Diffusion of large molecules in steam-exploded wood
The diffusion of large molecules in wood pre-treated with steam explosion is important to understand in the context of the materials biorefinery. Steam explosion is a pretreatment method used to both open up the internal structure of wood and increase the accessibility of the cell walls of the wood with the use of high-pressure steam, and it is considered an energy-efficient method.
In this thesis, the diffusion of large molecules in wood pretreated with steam explosion is studied experimentally and through mathematical modeling. During steam explosion, wood biomass is subjected to saturated steam at elevated pressure and is followed by a quick release to atmospheric pressure. This treatment leads to mechanical ruptures and chemical modifications of the wood structure. Fluorescently marked dextran probes, up to 40 kDa in size, were used in combination with Fluorescent Recovery after Photobleaching to study diffusion in samples prepared with steam explosion. In this method, the fluorophore is bleached with a high intensity laser, the recovery of fluorescent intensity by the surrounding molecules is measured, and an effective diffusion coefficient can be calculated. Mathematical modeling was performed within the Lattice Boltzmann framework, utilizing images from a scanning electron microscope and high-resolution X-ray tomography, to reconstruct an accurate representation of the structural features of the microscale in wood.

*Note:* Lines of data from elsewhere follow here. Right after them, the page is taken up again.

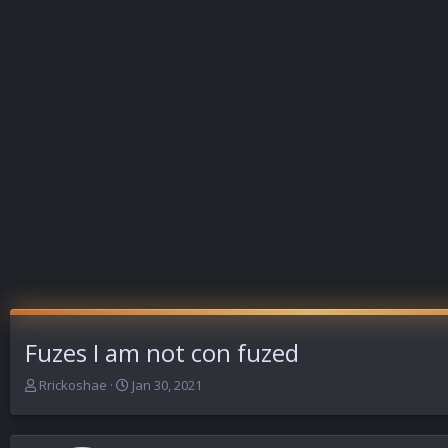
Fuzes I am not con fuzed
T
S
Rrickoshae
Jan 30, 2021
h
t
r
a
e
r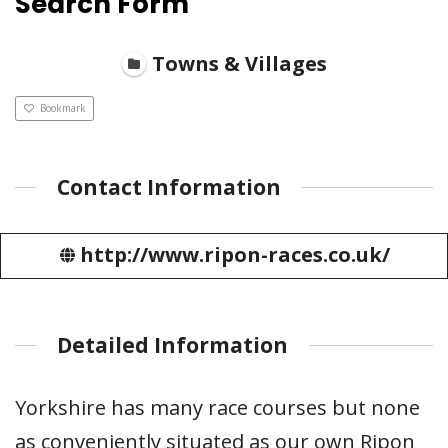
Search Form
Towns & Villages
Bookmark
Contact Information
http://www.ripon-races.co.uk/
Detailed Information
Yorkshire has many race courses but none
as conveniently situated as our own Ripon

The main findings of this thesis show that fluorescent diffusion probes can be utilized to investigate diffusion in both native wood and steam-exploded pretreated wood. A relative difference between earlywood and latewood is shown, and an increase in diffusion caused by the disintegration of the cell wall structure is found. The sub-micron features of the bordered pits, which enable radial transport between wood cells, were reconstructed, as well as the general microstructure in wood. The effective diffusion coefficient was computed by solving the diffusion equation for each structure. It was found that the outer borders covering the internal structure of the bordered pit totally dominate the mass transfer resistance. Transversal diffusion rates in the microstructure were found to increase after steam explosion, depending on the degree of disintegration and local volume investigated. The steam-exploded samples generally had a lower tortuosity, or shorter diffusion pathway, than native samples. Multiscale modeling was used to overcome the high computational demand of resolving the small features of a bordered pit at the microscale. The models presented used a variable diffusion coefficient where in the result for a single bordered pit is used.